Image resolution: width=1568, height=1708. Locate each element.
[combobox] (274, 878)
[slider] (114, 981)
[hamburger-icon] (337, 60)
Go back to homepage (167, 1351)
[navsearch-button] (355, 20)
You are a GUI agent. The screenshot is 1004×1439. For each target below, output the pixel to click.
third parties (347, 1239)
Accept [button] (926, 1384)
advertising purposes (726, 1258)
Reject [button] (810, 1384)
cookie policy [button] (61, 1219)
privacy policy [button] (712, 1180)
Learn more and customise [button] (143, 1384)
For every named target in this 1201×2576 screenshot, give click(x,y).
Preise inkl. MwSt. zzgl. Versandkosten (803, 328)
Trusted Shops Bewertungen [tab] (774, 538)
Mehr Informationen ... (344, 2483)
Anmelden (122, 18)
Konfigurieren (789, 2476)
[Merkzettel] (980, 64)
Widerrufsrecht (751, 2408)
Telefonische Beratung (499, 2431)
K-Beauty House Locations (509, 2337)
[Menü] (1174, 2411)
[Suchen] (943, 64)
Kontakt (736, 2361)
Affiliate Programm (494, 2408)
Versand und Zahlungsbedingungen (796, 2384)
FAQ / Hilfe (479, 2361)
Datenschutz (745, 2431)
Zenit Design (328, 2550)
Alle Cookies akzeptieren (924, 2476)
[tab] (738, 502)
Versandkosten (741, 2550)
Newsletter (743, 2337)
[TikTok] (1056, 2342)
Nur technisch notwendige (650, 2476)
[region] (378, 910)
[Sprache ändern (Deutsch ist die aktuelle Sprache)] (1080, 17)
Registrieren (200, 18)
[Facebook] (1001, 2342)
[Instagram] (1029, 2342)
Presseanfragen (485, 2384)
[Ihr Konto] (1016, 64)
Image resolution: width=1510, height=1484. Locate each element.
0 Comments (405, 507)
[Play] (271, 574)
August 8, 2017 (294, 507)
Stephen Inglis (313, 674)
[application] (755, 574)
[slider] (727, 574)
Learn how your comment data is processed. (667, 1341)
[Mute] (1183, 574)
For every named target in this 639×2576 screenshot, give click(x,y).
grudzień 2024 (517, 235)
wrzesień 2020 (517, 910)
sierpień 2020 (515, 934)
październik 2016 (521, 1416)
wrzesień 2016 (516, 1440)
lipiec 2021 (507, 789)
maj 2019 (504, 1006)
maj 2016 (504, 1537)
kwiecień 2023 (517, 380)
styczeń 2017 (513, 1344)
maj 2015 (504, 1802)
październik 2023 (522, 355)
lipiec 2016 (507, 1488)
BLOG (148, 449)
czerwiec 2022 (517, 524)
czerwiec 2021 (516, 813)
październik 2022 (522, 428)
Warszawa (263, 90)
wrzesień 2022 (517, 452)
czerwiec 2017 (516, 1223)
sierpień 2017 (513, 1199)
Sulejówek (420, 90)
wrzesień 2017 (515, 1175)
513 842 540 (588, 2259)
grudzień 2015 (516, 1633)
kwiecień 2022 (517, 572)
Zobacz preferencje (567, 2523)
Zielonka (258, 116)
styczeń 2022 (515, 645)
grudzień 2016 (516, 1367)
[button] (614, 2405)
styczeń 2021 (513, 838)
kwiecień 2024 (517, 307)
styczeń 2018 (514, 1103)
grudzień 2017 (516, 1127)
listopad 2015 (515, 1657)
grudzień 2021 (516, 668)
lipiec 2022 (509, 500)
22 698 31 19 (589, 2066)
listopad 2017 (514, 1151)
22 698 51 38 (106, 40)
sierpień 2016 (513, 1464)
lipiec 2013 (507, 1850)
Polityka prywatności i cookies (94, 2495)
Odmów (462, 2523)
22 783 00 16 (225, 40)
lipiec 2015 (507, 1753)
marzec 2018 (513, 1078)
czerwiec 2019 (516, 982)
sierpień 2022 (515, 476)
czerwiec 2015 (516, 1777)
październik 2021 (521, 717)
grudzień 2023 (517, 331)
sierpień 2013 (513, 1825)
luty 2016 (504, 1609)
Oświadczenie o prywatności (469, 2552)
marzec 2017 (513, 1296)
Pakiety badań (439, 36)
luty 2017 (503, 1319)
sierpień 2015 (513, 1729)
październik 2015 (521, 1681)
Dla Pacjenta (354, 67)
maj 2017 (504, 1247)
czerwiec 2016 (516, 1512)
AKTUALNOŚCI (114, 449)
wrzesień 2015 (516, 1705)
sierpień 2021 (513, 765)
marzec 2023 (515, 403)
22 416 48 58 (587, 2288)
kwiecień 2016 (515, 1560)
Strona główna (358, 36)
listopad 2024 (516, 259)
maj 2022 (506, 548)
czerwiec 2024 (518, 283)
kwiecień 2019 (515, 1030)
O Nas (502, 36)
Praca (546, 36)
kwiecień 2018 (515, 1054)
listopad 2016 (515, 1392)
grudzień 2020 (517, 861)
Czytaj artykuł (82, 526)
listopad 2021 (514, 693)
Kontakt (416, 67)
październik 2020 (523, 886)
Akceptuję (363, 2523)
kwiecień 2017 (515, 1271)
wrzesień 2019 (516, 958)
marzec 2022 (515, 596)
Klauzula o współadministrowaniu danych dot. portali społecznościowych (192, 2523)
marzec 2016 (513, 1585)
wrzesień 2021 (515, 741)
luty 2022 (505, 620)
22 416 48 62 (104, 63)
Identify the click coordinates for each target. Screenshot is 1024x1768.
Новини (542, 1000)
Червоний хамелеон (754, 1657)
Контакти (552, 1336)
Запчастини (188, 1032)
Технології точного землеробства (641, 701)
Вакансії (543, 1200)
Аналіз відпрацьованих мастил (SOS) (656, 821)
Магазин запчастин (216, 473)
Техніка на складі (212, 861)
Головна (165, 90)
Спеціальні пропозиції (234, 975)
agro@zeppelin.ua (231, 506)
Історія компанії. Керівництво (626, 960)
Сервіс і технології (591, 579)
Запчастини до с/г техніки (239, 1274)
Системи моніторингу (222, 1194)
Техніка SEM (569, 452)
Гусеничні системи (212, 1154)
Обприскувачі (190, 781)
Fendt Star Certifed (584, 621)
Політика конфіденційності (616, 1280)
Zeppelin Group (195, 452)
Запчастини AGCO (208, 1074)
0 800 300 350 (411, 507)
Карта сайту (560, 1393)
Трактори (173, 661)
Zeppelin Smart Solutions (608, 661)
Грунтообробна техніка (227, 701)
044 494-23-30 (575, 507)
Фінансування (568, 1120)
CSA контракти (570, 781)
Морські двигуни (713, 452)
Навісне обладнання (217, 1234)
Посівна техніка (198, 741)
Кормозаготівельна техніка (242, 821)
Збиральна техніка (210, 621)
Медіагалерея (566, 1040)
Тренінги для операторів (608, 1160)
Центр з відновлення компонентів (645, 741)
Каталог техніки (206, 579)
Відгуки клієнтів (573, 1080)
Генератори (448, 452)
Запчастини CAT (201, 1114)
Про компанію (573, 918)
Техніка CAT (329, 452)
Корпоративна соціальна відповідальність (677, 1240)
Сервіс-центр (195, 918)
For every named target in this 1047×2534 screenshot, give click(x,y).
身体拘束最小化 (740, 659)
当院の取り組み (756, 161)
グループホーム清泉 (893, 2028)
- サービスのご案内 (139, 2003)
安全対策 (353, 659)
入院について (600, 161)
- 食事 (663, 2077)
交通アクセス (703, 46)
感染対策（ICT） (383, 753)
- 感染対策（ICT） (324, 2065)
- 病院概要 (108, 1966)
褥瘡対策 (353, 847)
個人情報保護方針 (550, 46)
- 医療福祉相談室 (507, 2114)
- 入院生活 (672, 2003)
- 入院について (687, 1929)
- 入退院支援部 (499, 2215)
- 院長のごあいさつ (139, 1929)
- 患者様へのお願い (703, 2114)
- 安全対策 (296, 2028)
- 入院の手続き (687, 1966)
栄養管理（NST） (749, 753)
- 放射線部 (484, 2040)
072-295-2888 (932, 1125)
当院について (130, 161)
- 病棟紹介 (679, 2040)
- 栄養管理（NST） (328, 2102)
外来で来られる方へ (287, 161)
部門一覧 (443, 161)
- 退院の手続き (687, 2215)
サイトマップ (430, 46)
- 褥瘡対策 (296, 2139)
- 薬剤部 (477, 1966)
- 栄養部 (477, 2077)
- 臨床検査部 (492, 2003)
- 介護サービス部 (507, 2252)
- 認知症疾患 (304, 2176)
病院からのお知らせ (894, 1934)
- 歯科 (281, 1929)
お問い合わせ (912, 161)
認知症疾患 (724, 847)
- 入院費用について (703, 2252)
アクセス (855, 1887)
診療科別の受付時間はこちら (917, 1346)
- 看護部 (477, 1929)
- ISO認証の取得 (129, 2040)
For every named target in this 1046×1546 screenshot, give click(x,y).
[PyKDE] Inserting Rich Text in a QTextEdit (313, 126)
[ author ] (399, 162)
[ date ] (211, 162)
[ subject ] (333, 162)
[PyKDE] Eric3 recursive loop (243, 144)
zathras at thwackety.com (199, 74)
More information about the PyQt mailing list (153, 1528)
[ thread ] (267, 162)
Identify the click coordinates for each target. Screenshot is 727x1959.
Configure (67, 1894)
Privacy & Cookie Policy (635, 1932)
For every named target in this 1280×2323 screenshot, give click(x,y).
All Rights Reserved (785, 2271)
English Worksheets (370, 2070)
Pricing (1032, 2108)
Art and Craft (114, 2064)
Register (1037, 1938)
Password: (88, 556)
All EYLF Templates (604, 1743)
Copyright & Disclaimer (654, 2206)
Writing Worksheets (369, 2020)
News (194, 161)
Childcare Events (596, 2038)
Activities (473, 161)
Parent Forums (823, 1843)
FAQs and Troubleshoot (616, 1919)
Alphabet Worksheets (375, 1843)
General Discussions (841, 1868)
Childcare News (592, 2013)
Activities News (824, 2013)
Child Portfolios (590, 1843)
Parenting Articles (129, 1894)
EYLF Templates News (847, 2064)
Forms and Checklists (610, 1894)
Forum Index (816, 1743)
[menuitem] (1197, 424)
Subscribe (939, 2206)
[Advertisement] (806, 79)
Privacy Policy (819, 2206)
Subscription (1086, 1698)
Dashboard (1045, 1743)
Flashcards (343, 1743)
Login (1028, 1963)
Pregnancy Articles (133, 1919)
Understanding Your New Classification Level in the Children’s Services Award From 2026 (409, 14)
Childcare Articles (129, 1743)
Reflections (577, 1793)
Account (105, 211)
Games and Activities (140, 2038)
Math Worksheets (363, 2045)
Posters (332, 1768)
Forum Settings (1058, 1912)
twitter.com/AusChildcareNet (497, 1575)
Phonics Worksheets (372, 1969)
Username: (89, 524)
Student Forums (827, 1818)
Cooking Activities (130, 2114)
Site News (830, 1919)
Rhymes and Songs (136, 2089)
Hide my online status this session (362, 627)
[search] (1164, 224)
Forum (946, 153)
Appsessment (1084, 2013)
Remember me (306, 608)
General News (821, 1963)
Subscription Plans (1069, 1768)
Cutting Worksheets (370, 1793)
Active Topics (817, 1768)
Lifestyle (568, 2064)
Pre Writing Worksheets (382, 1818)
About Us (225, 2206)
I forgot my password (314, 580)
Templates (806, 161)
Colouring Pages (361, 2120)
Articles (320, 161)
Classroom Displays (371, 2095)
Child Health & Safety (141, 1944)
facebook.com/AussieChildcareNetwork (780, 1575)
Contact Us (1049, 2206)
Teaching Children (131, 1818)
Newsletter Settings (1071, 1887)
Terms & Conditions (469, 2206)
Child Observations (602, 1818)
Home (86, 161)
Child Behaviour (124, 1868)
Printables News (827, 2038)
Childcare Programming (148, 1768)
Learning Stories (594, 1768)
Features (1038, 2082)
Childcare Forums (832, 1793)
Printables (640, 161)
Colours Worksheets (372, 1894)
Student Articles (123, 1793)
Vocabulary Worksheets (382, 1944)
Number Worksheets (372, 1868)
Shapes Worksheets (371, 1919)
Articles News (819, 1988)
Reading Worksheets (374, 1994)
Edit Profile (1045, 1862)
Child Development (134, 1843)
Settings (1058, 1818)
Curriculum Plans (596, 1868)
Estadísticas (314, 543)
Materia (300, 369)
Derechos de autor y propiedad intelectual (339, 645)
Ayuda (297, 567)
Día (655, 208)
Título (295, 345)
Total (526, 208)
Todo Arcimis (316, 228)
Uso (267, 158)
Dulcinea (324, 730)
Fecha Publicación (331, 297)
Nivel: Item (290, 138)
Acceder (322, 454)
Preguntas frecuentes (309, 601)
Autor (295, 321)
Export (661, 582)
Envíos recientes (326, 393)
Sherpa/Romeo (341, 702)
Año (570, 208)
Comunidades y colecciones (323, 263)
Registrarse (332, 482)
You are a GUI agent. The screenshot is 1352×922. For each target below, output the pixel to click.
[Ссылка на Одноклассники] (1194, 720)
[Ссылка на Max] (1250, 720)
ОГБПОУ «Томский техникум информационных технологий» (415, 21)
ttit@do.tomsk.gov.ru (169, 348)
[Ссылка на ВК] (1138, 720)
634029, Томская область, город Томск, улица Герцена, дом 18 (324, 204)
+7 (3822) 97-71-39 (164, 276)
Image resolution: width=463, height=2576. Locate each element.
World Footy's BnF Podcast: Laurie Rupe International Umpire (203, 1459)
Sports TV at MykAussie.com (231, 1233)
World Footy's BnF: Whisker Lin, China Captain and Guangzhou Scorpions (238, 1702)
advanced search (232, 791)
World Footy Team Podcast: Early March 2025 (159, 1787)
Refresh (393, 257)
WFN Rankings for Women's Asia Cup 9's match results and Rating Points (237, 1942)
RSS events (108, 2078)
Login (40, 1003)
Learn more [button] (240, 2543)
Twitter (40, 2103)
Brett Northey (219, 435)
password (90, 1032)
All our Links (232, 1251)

+++

If a line comes after the one containing "[Ihr Konto] (1016, 64)", leave it out; set down every line of the data before it, and that line itself, exactly.

Image resolution: width=1568, height=1708. Locate each element.
[combobox] (274, 878)
[slider] (114, 981)
[hamburger-icon] (337, 60)
Go back to homepage (167, 1351)
[navsearch-button] (355, 20)
You are a GUI agent. The screenshot is 1004×1439. For each target below, output the pixel to click.
third parties (347, 1239)
Accept [button] (926, 1384)
advertising purposes (726, 1258)
Reject [button] (810, 1384)
cookie policy [button] (61, 1219)
privacy policy [button] (712, 1180)
Learn more and customise [button] (143, 1384)
For every named target in this 1201×2576 screenshot, give click(x,y).
Preise inkl. MwSt. zzgl. Versandkosten (803, 328)
Trusted Shops Bewertungen [tab] (774, 538)
Mehr Informationen ... (344, 2483)
Anmelden (122, 18)
Konfigurieren (789, 2476)
[Merkzettel] (980, 64)
Widerrufsrecht (751, 2408)
Telefonische Beratung (499, 2431)
K-Beauty House Locations (509, 2337)
[Menü] (1174, 2411)
[Suchen] (943, 64)
Kontakt (736, 2361)
Affiliate Programm (494, 2408)
Versand und Zahlungsbedingungen (796, 2384)
FAQ / Hilfe (479, 2361)
Datenschutz (745, 2431)
Zenit Design (328, 2550)
Alle Cookies akzeptieren (924, 2476)
[tab] (738, 502)
Versandkosten (741, 2550)
Newsletter (743, 2337)
[TikTok] (1056, 2342)
Nur technisch notwendige (650, 2476)
[region] (378, 910)
[Sprache ändern (Deutsch ist die aktuelle Sprache)] (1080, 17)
Registrieren (200, 18)
[Facebook] (1001, 2342)
[Instagram] (1029, 2342)
Presseanfragen (485, 2384)
[Ihr Konto] (1016, 64)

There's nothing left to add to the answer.